Torsion and Curvature

Torsion

Torsion

Let $M$ be a manifold with an affine connection $\nabla$ on the tangent bundle. The torsion tensor of $\nabla$ is the vector valued $2$-form defined on vector fields $X$ and $Y$ by $T(X,Y)={\nabla }_{X}Y-{\nabla }_{Y}X-[X,Y]$where $[X,Y]$ is the Lie bracket of $X$ and $Y$.We say an affine connection is torsion free if its torsion tensor vanishes identically.

Proposition

The torsion $T$ is tensorial.

Proof Let $X,Y$ be vector fields and $f$ a smooth function. Then we have $$\begin{aligned}T(fX,Y)&=\nabla_{fX}Y-\nabla_Y(fX)-[fX,Y]\&=f\nabla_XY- Y(f)X-f\nabla_YX+Y(f)X-f[X,Y]\&=f(\nabla_XY-\nabla_YX-[X,Y])\&=fT(X,Y)\end{aligned}$$$\square$

Proposition

In a local coordinate system, the torsion tensor is given by $T_{ij}^k={\Gamma }_{ij}^k-{\Gamma }_{ji}^k$

Proof $\begin{array}{r}T({\partial }_i,{\partial }_j)={\nabla }_i{\partial }_j-{\nabla }_j{\partial }_i-[{\partial }_i,{\partial }_j]=({\Gamma }_{ij}^k-{\Gamma }_{ji}^k){\partial }_k\end{array}$It follows that $T_{ij}^k={\Gamma }_{ij}^k-{\Gamma }_{ji}^k$. $\square$

Corollary

An affine connection is torsion free if and only if the first two components of the Christoffel symbols are symmetric. i.e. ${\Gamma }_{ij}^k={\Gamma }_{ji}^k$.

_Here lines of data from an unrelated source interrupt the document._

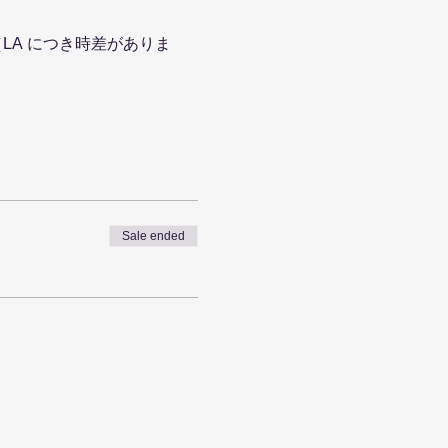
LA につき時差がありま
をお出しします。
Sale ended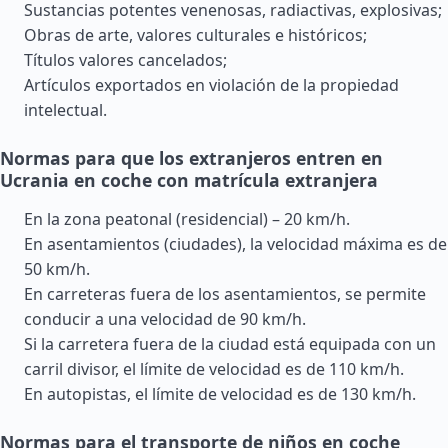
Sustancias potentes venenosas, radiactivas, explosivas;
Obras de arte, valores culturales e históricos;
Títulos valores cancelados;
Artículos exportados en violación de la propiedad
intelectual.
Normas para que los extranjeros entren en
Ucrania en coche con matrícula extranjera
En la zona peatonal (residencial) – 20 km/h.
En asentamientos (ciudades), la velocidad máxima es de
50 km/h.
En carreteras fuera de los asentamientos, se permite
conducir a una velocidad de 90 km/h.
Si la carretera fuera de la ciudad está equipada con un
carril divisor, el límite de velocidad es de 110 km/h.
En autopistas, el límite de velocidad es de 130 km/h.
Normas para el transporte de niños en coche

Proof It is straightforward in coordinate form. $\square$

Intension for Curvature

1. Connection and the Local Gauge Potential

A connection ${\nabla }_X:\Gamma (E)\to \Gamma (E)$ prescribes how to take directional derivatives of sections along a vector field $X\in \mathfrak{X}(M)$. Over a local trivialization $E{|}_U\cong U\times {\mathbb{R}}^k$, the connection splits into a flat (trivial) differentiator $d$ and a local correction term $A$: $\nabla =d+A$where $A\in {\Omega }^1(U,\mathfrak{gl}(k,\mathbb{R}))$ is the connection 1-form (Gauge Potential). Under a change of frame $g_{\alpha \beta }:U_{\alpha }\cap U_{\beta }\to \text{GL}(k,\mathbb{R})$, $A$ transforms affinely via an extra gauge term: $A_{\alpha }=g_{\alpha \beta }{A}_{\beta }{g}_{\alpha \beta }^{-1}-(d{g}_{\alpha \beta })g_{\alpha \beta }^{-1}$ Consequently, $A$ is not a global tensor; its local profile is highly dependent on the choice of gauge.

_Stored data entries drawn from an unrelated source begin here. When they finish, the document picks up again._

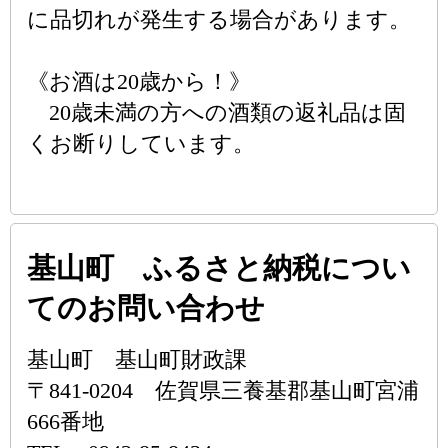
に品切れが発生する場合があります。
《お酒は20歳から！》
20歳未満の方への酒類の返礼品は固
くお断りしています。
基山町 ふるさと納税につい
てのお問い合わせ
基山町 基山町財政課
〒841-0204 佐賀県三養基郡基山町宮浦
666番地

2. Curvature as the Intrinsic Tensor

Curvature $F_{\nabla }$ measures the failure of the connection to commute, acting as an obstruction to local flatness: $F_{\nabla }(X,Y)={\nabla }_X{\nabla }_Y-{\nabla }_Y{\nabla }_X-{\nabla }_{[X,Y]}$Computed from the local gauge potential via the structure equation: $F=dA+A\wedge A\in {\Omega }^2(U,\mathfrak{gl}(k,\mathbb{R}))$ The non-tensorial derivative terms of $A$ cancel perfectly under a frame change, leaving a clean, linear transformation:$F_{\alpha }=g_{\alpha \beta }{F}_{\beta }{g}_{\alpha \beta }^{-1}$ Thus, $F_{\nabla }\in {\Omega }^2(M,\text{End}(E))$ is a true global tensor (Gauge Field Strength). It captures the physical, coordinate-independent reality of the field that cannot be “gauged away.”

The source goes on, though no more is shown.